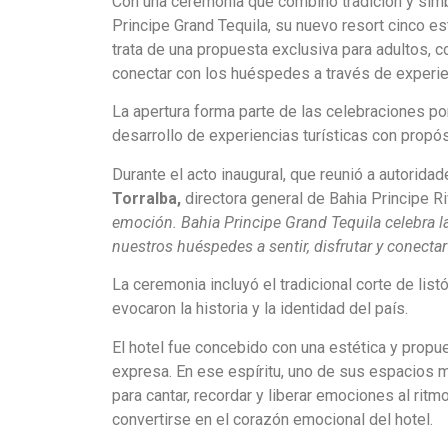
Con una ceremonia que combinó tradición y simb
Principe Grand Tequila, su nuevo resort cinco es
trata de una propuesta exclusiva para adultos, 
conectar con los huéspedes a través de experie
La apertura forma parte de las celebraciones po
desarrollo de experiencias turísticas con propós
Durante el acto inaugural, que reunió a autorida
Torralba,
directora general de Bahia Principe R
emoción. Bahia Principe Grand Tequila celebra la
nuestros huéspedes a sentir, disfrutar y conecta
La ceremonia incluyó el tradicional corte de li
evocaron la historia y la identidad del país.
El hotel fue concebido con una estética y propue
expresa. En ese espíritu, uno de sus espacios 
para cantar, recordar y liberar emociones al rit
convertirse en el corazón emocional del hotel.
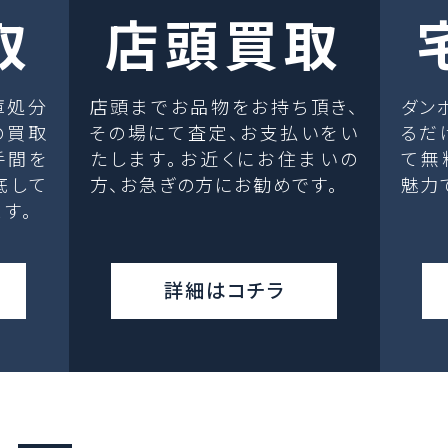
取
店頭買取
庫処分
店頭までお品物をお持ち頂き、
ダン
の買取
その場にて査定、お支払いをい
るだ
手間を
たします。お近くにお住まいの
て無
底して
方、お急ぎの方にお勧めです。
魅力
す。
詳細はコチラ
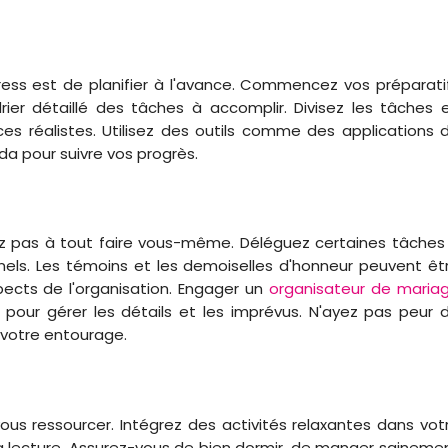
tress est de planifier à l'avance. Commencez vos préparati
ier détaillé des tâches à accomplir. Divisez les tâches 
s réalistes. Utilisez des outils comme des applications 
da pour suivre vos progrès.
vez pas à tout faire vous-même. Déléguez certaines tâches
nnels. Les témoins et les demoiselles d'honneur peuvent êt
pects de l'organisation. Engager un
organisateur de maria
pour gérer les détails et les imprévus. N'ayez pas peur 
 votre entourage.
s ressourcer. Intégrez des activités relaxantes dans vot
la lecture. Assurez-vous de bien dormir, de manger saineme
★ ★ ★ ★ ★ ★ ★
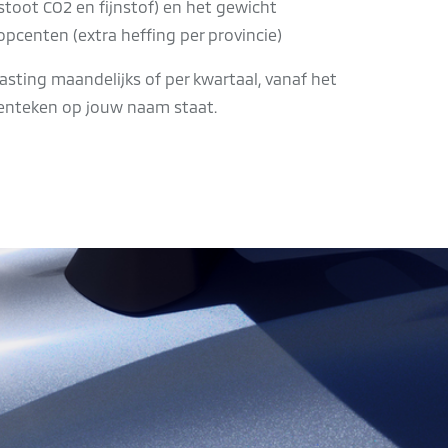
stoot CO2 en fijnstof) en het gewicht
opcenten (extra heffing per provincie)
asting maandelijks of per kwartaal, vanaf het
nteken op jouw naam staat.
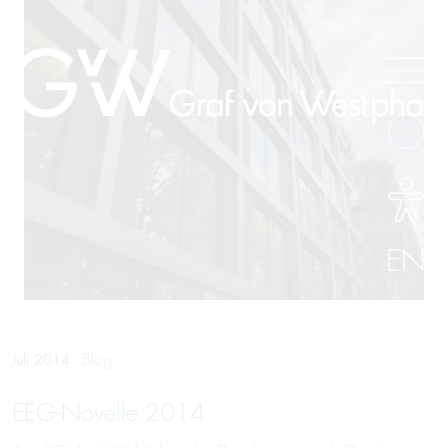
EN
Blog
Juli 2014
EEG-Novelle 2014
★ ★ ★ ★ ★ ★ ★
§ **ACTIVITY**
If a line above holds the string "vous", copy it out.

§ **WRITTEN ANSWER**
vez pas à tout faire vous-même. Déléguez certaines tâches
la lecture. Assurez-vous de bien dormir, de manger saineme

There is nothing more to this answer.